Significant changes take effect this year in Md.

While the legalization of same-sex marriage in Maryland has grabbed attention throughout the state and across the nation, there are several other new state laws that took effect with the arrival of the new year.

Most significant may be the banning of arsenic in chicken feed. Maryland becomes the first state to impose the ban, which prohibits use of roxarsone or any other additive containing arsenic.

Identity theft involving children is addressed in another new law. For a fee, parents will be able to “freeze” their children’s credit record and prevent anyone from attempting to get credit under the child’s name. State officials have said that because children have “clean” credit histories, thieves sometimes try to obtain loans and credit cards using the child’s Social Security numbers.

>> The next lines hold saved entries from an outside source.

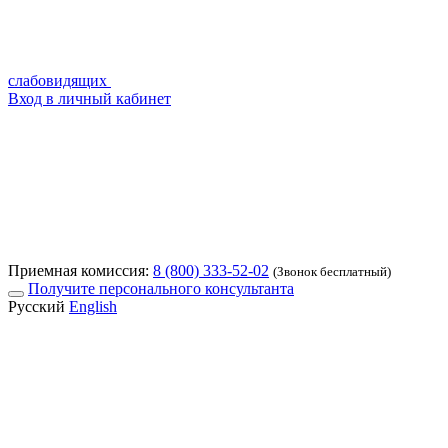
слабовидящих
Вход в личный кабинет
Приемная комиссия:
8 (800) 333-52-02
(Звонок бесплатный)
Получите персонального консультанта
Русский
English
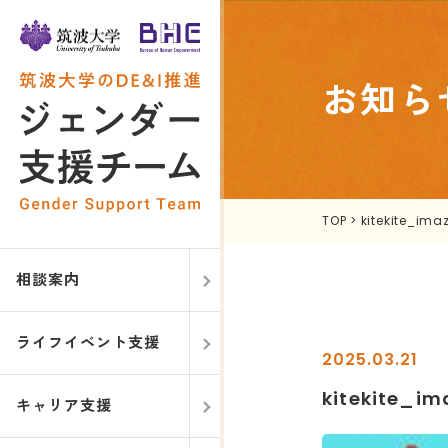
お知ら
TOP
>
kitekite_ima
相談案内
ライフイベント支援
2025.03.21
kitekite_im
キャリア支援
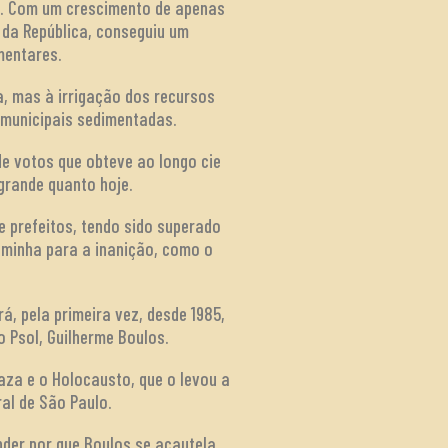
u. Com um crescimento de apenas
 da República, conseguiu um
mentares.
a, mas à irrigação dos recursos
 municipais sedimentadas.
de votos que obteve ao longo cie
grande quanto hoje.
e prefeitos, tendo sido superado
aminha para a inanição, como o
á, pela primeira vez, desde 1985,
 Psol, Guilherme Boulos.
aza e o Holocausto, que o levou a
ral de São Paulo.
nder por que Boulos se acautela.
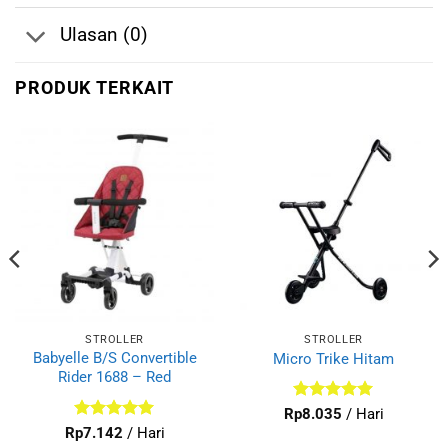
Ulasan (0)
PRODUK TERKAIT
STROLLER
STROLLER
Babyelle B/S Convertible
Micro Trike Hitam
Rider 1688 – Red
Dinilai
5
Rp
8.035
/ Hari
dari 5
Dinilai
5
Rp
7.142
/ Hari
dari 5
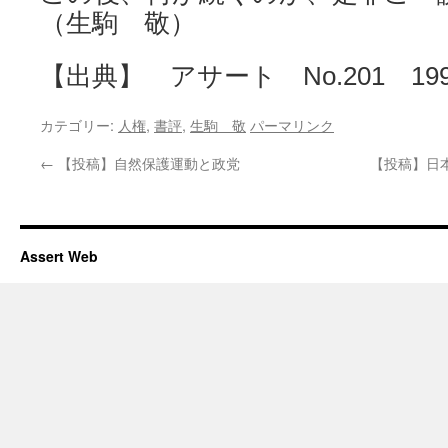
（生駒 敬）
【出典】 アサート No.201 199
カテゴリー:
人権
,
書評
,
生駒 敬
パーマリンク
←
【投稿】自然保護運動と政党
【投稿】日
Assert Web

Automobile insurers now face tighter regulations dealing with cancellation of a policy when payment by check of the first premium is not honored.

Now the insurer must send notice of its intent to rescind the policy before it can actually impose the cancellation.

Veterans are able to display their veteran status on a motor vehicle license under another new law. If a veteran requests it, the state Department of Veteran Affairs will provide documentation verifying a veterans’ status. That will enable to Motor Vehicle Administration to issue tags carrying the veteran status.

Last year, the state Motor Vehicle Administration announced the availability of five new license plates which display the logos of the Air Force, Army, Coast Guard, Marines or Navy. The new license plates each have the logo of a specific branch of the U.S. military along with the word “Veteran” to the left of the plate name.  Also available are five service branch license plates for active duty military.  The cost is a one-time fee of $25 in addition to normal registration charges.

As for the same-sex marriage law, Maryland is one of three states to ratify the marriages. Court clerks across the state are now permitted to issue same-sex licenses and perform marriages. The law does not force religious institutions to carry out same-sex marriages. Same-sex marriages became legal after the issue was approved on a state-wide ballot in November.